Published online by Cambridge University Press: 05 June 2012
A chapter called “Language, Gender, and Sexuality” could hardly have appeared in the first Language in the USA because the field of language and gender studies was too young in 1980. Mary Bucholtz here contextualizes her discussion of the subject within the historical, intellectual, and political forces at play in recent decades, and she illustrates how fluid both language use and scholarly understanding of it can be. For decades, many sociolinguists had established correlations between linguistic features such as pronunciations and grammatical forms with fixed social categories like socioeconomic status, sex, and ethnicity. A notable development in the late twentieth century was the rise of feminist studies, gender studies, and studies of sexuality in language and literature. This chapter analyzes language variation from these latter perspectives.

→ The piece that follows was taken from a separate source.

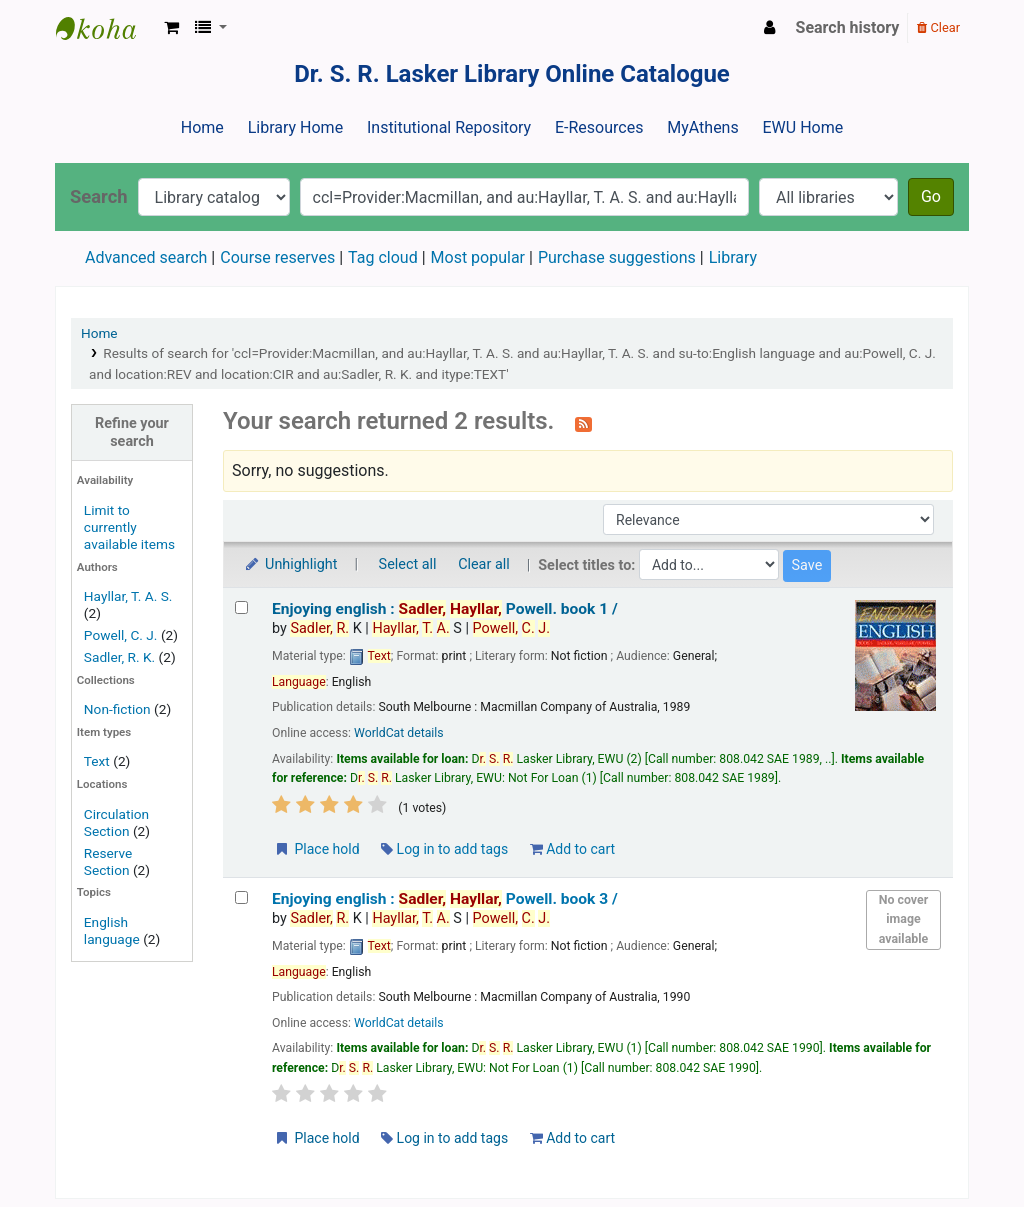 The width and height of the screenshot is (1024, 1207). I want to click on Circulation Section, so click(116, 822).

Beginning with “the fundamental insight of feminism” that “the personal is political,” Bucholtz describes analyses of women's language in the 1970s and the unprecedented move to replace sexist nouns like fireman and stewardess and sexist pronouns like he (meaning ‘he and she’) with nongendered expressions (firefighter, flight attendant, he and she, s/he). Less well known is the notion of indexes – how “identities form around practices and … practices develop around identities.” The chapter shows that temporary identities (interaction-specific identities, Bucholtz calls them) such as ring maker or hopscotch player can take precedence over broader identities such as girl, African American, or Latina.